Coop reagiert auf den Einkaufstourismus mit Preisreduktionen. (Bild: Keystone/Steffen Schmidt)
Das Stichwort Einkaufstourismus bringt den Luzerner Detailhandelsexperten Gotthard F. Wangler in Wallung: «Niemand hat sich in den Neunzigerjahren um den Einkaufstourismus geschert. Damals ging man von angeblich zwei Milliarden Franken aus, die dem Schweizer Detailhandel verloren gingen.» Und schon damals hätten die Schweizer Konsumenten im nahen Ausland eingekauft. Das Gejammere der Detailhändler sei fehl am Platz, sagt Wangler im Gespräch mit 20 Minuten Online.

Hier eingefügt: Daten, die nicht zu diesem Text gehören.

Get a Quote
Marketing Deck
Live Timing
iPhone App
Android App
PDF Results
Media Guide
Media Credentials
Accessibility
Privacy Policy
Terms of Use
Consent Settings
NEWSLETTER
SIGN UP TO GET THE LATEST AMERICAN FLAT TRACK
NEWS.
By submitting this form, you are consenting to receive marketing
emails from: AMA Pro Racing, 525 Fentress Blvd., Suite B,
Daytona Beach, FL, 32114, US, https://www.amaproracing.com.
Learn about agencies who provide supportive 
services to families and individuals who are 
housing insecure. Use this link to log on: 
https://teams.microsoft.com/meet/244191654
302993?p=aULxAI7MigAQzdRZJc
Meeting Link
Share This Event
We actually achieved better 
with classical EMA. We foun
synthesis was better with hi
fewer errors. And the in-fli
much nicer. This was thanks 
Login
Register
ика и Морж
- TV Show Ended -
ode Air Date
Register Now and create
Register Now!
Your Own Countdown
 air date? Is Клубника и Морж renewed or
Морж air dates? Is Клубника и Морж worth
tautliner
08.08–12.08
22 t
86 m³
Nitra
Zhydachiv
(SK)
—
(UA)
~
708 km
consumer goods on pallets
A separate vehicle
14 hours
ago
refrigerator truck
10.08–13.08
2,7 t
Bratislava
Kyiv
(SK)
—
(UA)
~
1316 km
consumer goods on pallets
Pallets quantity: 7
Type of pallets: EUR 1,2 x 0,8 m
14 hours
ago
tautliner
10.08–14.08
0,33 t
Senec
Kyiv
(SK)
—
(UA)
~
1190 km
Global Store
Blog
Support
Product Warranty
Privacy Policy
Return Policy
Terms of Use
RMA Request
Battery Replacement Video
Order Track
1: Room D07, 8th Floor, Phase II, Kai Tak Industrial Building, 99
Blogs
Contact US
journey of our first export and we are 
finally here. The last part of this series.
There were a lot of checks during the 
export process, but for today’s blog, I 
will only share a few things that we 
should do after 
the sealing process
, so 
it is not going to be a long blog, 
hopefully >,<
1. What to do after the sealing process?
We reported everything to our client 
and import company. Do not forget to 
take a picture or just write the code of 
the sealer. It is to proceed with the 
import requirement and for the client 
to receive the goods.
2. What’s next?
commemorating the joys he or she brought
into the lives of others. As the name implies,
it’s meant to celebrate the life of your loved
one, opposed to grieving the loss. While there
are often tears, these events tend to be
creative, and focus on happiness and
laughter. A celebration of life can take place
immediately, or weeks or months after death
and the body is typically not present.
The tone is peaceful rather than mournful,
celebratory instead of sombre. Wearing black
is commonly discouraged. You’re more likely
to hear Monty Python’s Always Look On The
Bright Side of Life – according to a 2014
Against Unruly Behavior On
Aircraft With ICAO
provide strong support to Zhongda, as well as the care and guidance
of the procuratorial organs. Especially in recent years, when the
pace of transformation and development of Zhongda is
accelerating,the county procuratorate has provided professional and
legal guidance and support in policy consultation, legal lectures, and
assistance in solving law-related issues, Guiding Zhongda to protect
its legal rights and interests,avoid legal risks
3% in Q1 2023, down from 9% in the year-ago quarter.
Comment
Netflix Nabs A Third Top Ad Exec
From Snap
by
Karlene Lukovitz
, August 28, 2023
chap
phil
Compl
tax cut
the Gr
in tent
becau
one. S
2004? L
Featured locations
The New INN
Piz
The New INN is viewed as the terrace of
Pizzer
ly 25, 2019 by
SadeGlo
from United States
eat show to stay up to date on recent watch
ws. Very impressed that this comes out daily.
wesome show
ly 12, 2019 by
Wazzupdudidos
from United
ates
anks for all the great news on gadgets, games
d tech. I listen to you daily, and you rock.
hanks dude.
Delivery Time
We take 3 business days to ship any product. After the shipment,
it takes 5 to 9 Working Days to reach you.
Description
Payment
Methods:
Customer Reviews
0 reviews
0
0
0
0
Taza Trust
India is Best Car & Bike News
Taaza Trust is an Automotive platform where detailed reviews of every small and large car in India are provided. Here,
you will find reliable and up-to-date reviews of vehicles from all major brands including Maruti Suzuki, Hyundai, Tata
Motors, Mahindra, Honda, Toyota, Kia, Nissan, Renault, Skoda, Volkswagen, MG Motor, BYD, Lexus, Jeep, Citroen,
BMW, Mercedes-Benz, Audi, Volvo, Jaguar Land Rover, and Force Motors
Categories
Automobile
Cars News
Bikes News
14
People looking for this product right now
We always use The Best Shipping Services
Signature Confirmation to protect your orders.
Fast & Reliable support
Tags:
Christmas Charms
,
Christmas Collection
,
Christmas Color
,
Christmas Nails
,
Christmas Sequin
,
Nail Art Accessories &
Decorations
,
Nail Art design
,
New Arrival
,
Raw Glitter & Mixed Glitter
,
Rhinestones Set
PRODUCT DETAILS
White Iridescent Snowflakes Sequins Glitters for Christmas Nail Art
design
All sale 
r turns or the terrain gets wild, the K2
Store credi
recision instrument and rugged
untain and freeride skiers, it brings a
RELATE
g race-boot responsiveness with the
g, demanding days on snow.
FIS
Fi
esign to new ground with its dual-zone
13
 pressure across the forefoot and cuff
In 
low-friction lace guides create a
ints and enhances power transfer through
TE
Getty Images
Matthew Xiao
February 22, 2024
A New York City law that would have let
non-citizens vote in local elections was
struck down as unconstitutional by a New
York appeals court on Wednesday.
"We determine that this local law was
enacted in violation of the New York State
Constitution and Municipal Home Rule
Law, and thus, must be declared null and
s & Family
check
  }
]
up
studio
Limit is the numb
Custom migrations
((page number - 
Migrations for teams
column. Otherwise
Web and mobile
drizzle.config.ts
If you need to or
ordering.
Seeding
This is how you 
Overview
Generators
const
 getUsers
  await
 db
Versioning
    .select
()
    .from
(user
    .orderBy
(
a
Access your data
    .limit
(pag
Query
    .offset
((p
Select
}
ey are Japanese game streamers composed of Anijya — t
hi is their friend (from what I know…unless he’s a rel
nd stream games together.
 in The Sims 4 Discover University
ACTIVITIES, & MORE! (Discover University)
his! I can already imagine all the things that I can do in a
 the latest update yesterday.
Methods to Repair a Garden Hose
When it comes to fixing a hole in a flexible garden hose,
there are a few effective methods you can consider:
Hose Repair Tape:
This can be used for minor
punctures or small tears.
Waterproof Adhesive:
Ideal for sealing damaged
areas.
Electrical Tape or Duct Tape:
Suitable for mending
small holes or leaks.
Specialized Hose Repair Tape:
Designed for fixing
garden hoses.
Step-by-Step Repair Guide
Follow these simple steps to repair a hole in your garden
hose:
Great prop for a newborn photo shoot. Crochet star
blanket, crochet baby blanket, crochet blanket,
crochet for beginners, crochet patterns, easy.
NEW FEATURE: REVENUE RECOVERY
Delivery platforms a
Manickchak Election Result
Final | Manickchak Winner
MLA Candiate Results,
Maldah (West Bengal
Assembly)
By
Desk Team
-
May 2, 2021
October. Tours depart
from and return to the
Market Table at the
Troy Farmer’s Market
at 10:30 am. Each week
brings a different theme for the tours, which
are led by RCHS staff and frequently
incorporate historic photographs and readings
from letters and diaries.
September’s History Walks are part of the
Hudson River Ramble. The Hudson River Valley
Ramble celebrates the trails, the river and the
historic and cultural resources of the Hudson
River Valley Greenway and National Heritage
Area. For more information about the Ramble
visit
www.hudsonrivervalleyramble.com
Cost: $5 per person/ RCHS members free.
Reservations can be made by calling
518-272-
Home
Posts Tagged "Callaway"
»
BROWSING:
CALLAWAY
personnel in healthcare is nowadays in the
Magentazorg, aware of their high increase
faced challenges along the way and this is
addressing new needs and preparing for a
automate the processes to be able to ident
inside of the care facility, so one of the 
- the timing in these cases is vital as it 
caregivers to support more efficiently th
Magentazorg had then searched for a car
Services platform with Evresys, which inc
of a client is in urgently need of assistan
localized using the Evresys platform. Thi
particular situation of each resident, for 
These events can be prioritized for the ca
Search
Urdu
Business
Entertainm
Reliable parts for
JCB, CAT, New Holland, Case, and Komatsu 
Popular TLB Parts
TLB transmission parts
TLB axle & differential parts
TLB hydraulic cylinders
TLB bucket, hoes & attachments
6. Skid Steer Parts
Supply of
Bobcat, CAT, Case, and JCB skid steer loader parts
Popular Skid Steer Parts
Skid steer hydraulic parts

CS-Studie nimmt Einkaufstourismus unter die LupeDer Einkaufstourismus vermochte trotz des Euro-Mindestkurses von 1,20 Franken erneut um geschätzt 25 Prozent zuzulegen. Zu diesem Schluss kommt eine aktuelle Studie der Credit Suisse. Die CS-Ökonomen gehen davon aus, dass der Kaufkraftabfluss 2012 mit rund 5 bis 6 Milliarden Franken einen neuen Höchststand erreicht hat. Mehr als die Hälfte davon sei allein nach Deutschland abgeflossen.
Die Autoren betonen aber auch, dass die Diskussion über den Einkaufstourismus darüber hinweg täusche, dass kurze Einkaufswege einem grossen Bedürfnis entspräche. Davon zeuge der Boom der Tankstellen- und Nachbarschaftsläden. Gut die Hälfte der Konsumenten erledige den Einkauf in der Wohngemeinde. Das bestätigt auch Coop-Sprecherin Denise Stalder auf Anfrage von 20 Minuten Online: «Die kleinen Coop-Verkaufsstellen wie auch die Pronto-Shops sind für uns sehr wichtig. Das sehen wir auch in Umfragen. Unsere Kunden schätzen die Nähe zu den Läden.»
Aufgrund der steigenden Preise im Ausland und des stabilen Euro-Wechselkurses dürfte sich der Einkaufstourismus 2013 auf hohem Niveau stabilisieren, heisst es in der CS-Studie weiter. Die Schweizer Detailhändler dürfen, auch wegen der anhaltenden Einwanderung, auf einen Umsatzanstieg hoffen. Laut der Studie wird das Wachstum mit rund 1,5 Prozent dem Durchschnitt der letzten Jahre entsprechen. (sza)
Dass es um den Schweizer Detailhandel so schlecht nicht stehen kann, bestätigen unter anderem auch die aktuellen Umsatzzahlen von Coop. Der zweitgrösste Detailhändler der Schweiz konnte seinen Umsatz im vergangenen Jahr um 0,3 Prozent auf insgesamt 27,8 Milliarden leicht steigern. Der Detailhandel als wichtigster Geschäftsteil erreichte einen Umsatz von 18,5 Milliarden Franken und damit 0,5 Prozent mehr als im Vorjahr. Coop-Sprecherin Denise Stadler spricht von einem «erfreulichen» Resultat – und das bei einer Preisreduktion von 1,8 Prozent.
Die Migros wird ihre Umsatzzahlen in rund vier Wochen bekanntgeben. Experte Wangler geht davon aus, dass diese ebenso positiv ausfallen werden wie jene von Mitkonkurrent Coop.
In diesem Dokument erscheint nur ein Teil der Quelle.